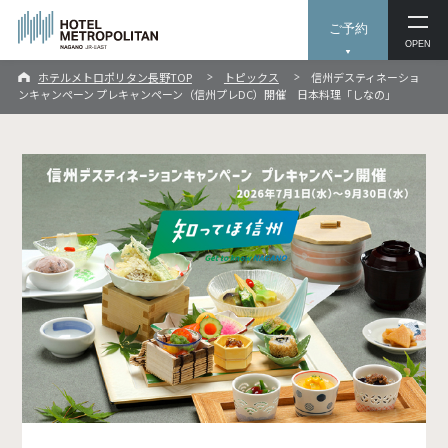
ご予約
OPEN
ホテルメトロポリタン長野TOP
トピックス
信州デスティネーショ
ンキャンペーン プレキャンペーン（信州プレDC）開催 日本料理「しなの」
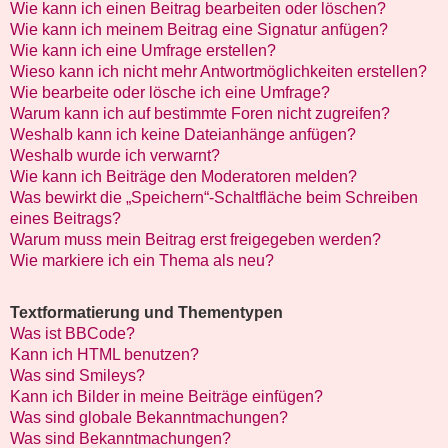
Wie kann ich einen Beitrag bearbeiten oder löschen?
Wie kann ich meinem Beitrag eine Signatur anfügen?
Wie kann ich eine Umfrage erstellen?
Wieso kann ich nicht mehr Antwortmöglichkeiten erstellen?
Wie bearbeite oder lösche ich eine Umfrage?
Warum kann ich auf bestimmte Foren nicht zugreifen?
Weshalb kann ich keine Dateianhänge anfügen?
Weshalb wurde ich verwarnt?
Wie kann ich Beiträge den Moderatoren melden?
Was bewirkt die „Speichern“-Schaltfläche beim Schreiben
eines Beitrags?
Warum muss mein Beitrag erst freigegeben werden?
Wie markiere ich ein Thema als neu?
Textformatierung und Thementypen
Was ist BBCode?
Kann ich HTML benutzen?
Was sind Smileys?
Kann ich Bilder in meine Beiträge einfügen?
Was sind globale Bekanntmachungen?
Was sind Bekanntmachungen?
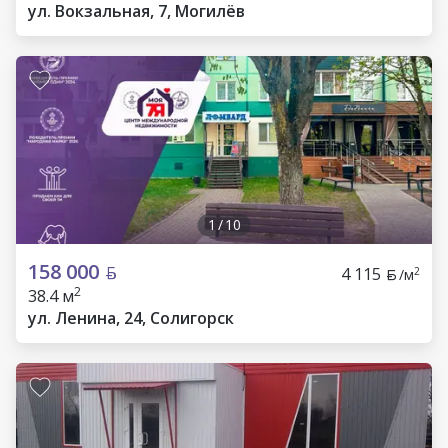
ул. Вокзальная, 7, Могилёв
1
/
10
158 000
4 115
2
/м
2
38.4 м
ул. Ленина, 24, Солигорск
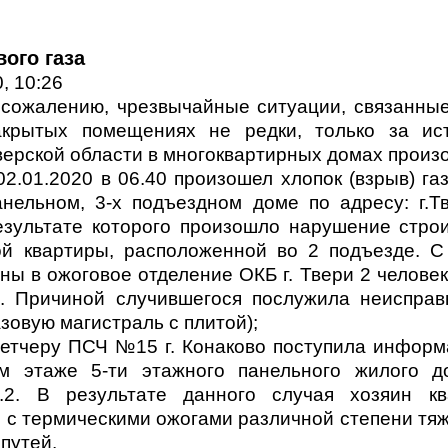
ого газа
, 10:26
 сожалению, чрезвычайные ситуации, связанные
акрытых помещениях не редки, только за ис
верской области в многоквартирных домах произ
 02.01.2020 в 06.40 произошел хлопок (взрыв) га
анельном, 3-х подъездном доме по адресу: г.Тв
езультате которого произошло нарушение стро
ой квартиры, расположенной во 2 подъезде. 
ны в ожоговое отделение ОКБ г. Твери 2 человек
. Причиной случившегося послужила неисправ
зовую магистраль с плитой);
испетчеру ПСЧ №15 г. Конаково поступила инфор
ом этаже 5-ти этажного панельного жилого до
кв.2. В результате данного случая хозяин к
 с термическими ожогами различной степени тя
путей.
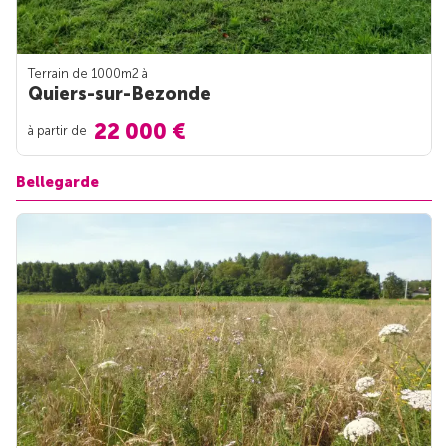
Terrain de 1000m
2
à
Quiers-sur-Bezonde
22 000 €
à partir de
Bellegarde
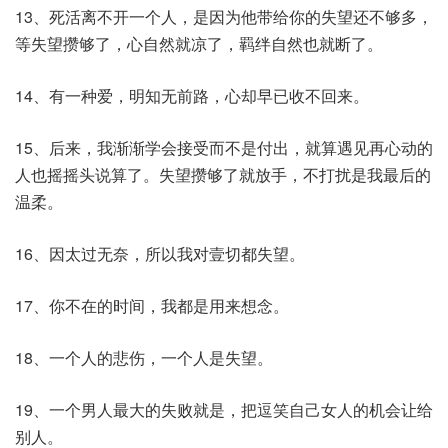
13、死活离不开一个人，是因为他带给你的失望还不够多，
等失望攒够了，心自然就凉了，羁绊自然也就断了。
14、有一种爱，明知无前路，心却早已收不回来。
15、后来，我渐渐学会接受而不是付出，就算遇见再心动的
人也摇摇头说算了。失望攒够了就放手，不打扰是我最后的
温柔。
16、因太过无奈，所以我对壹切都失望。
17、你不在的时间，我都是用来想念。
18、一个人的悲伤，一个人是失望。
19、一个男人最大的失败就是，把逗笑自己女人的机会让给
别人。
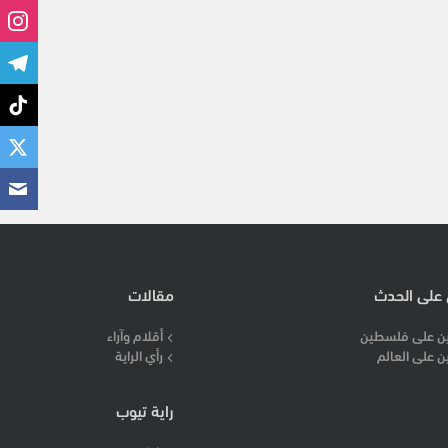
 على الحدث
مقالات
ن على فلسطين
أقلام وآراء
ن على العالم
رأي الراية
راية تيوب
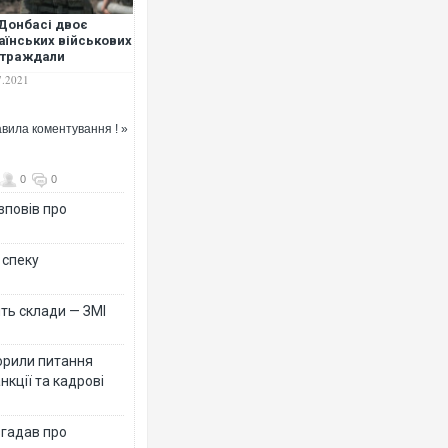
Донбасі двоє
аїнських військових
страждали
слідок обстрілів
7.2021
овиків — штаб ООС
вила коментування ! »
Ворог завдав комбінованого
двоє поранених. Ще десяте
після атаки БПЛА по ринку 
0
0
зповів про
 спеку
ть склади — ЗМІ
орили питання
нкції та кадрові
В окупованій Ялті повідомл
порт: над містом навис сто
ВІДЕО
згадав про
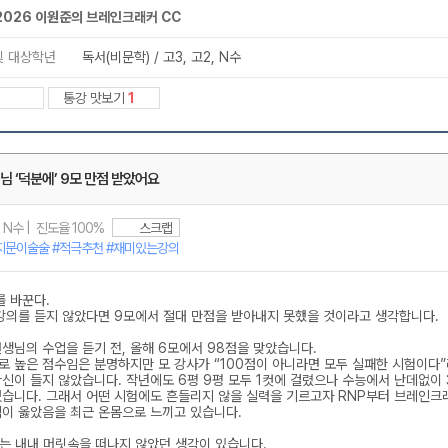
메가스터디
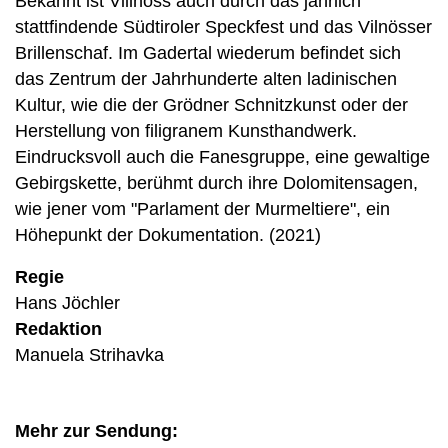
Bekannt ist Villnöss auch durch das jährlich
stattfindende Südtiroler Speckfest und das Vilnösser
Brillenschaf. Im Gadertal wiederum befindet sich
das Zentrum der Jahrhunderte alten ladinischen
Kultur, wie die der Grödner Schnitzkunst oder der
Herstellung von filigranem Kunsthandwerk.
Eindrucksvoll auch die Fanesgruppe, eine gewaltige
Gebirgskette, berühmt durch ihre Dolomitensagen,
wie jener vom "Parlament der Murmeltiere", ein
Höhepunkt der Dokumentation. (2021)
Regie
Hans Jöchler
Redaktion
Manuela Strihavka
Mehr zur Sendung:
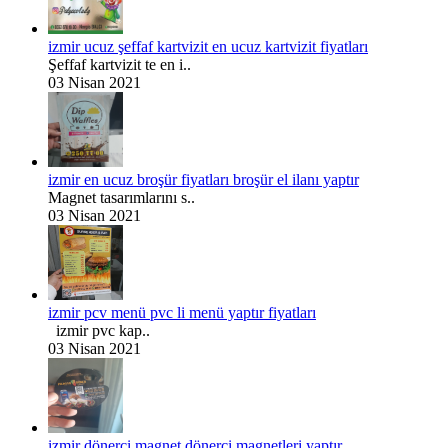
izmir ucuz şeffaf kartvizit en ucuz kartvizit fiyatları
Şeffaf kartvizit te en i..
03 Nisan 2021
izmir en ucuz broşür fiyatları broşür el ilanı yaptır
Magnet tasarımlarını s..
03 Nisan 2021
izmir pcv menü pvc li menü yaptır fiyatları
izmir pvc kap..
03 Nisan 2021
izmir dönerci magnet dönerci magnetleri yaptır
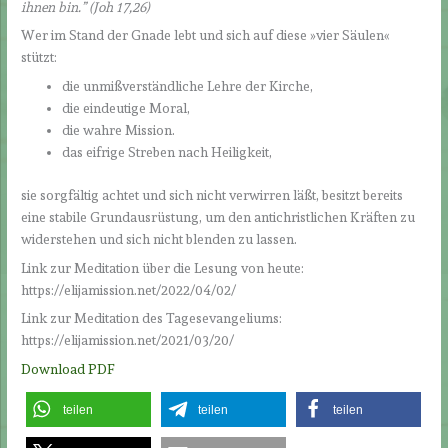
ihnen bin.” (Joh 17,26)
Wer im Stand der Gnade lebt und sich auf diese »vier Säulen«
stützt:
die unmißverständliche Lehre der Kirche,
die eindeutige Moral,
die wahre Mission.
das eifrige Streben nach Heiligkeit,
sie sorgfältig achtet und sich nicht verwirren läßt, besitzt bereits
eine stabile Grundausrüstung, um den antichristlichen Kräften zu
widerstehen und sich nicht blenden zu lassen.
Link zur Meditation über die Lesung von heute:
https://elijamission.net/2022/04/02/
Link zur Meditation des Tagesevangeliums:
https://elijamission.net/2021/03/20/
Download PDF
teilen
teilen
teilen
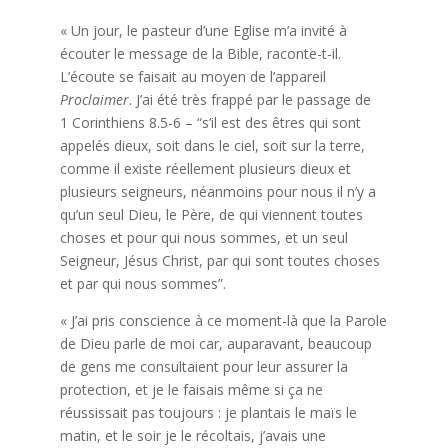
« Un jour, le pasteur d’une Eglise m’a invité à
écouter le message de la Bible, raconte-t-il.
L’écoute se faisait au moyen de l’appareil
Proclaimer
. J’ai été très frappé par le passage de
1 Corinthiens 8.5-6 – “s’il est des êtres qui sont
appelés dieux, soit dans le ciel, soit sur la terre,
comme il existe réellement plusieurs dieux et
plusieurs seigneurs, néanmoins pour nous il n’y a
qu’un seul Dieu, le Père, de qui viennent toutes
choses et pour qui nous sommes, et un seul
Seigneur, Jésus Christ, par qui sont toutes choses
et par qui nous sommes”.
« J’ai pris conscience à ce moment-là que la Parole
de Dieu parle de moi car, auparavant, beaucoup
de gens me consultaient pour leur assurer la
protection, et je le faisais même si ça ne
réussissait pas toujours : je plantais le maïs le
matin, et le soir je le récoltais, j’avais une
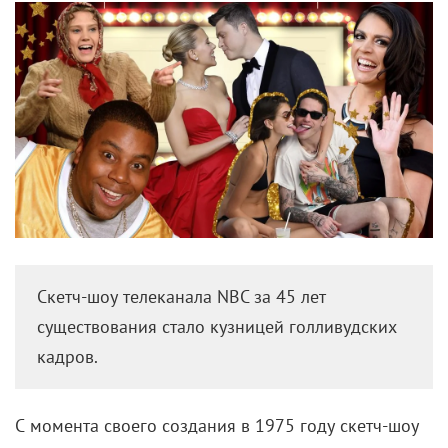
Скетч-шоу телеканала NBC за 45 лет
существования стало кузницей голливудских
кадров.
С момента своего создания в 1975 году скетч-шоу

* * *

Each line that includes the string "izmir" should be copied from the data.

izmir ucuz şeffaf kartvizit en ucuz kartvizit fiyatları
izmir en ucuz broşür fiyatları broşür el ilanı yaptır
izmir pcv menü pvc li menü yaptır fiyatları
izmir pvc kap..
izmir dönerci magnet dönerci magnetleri yaptır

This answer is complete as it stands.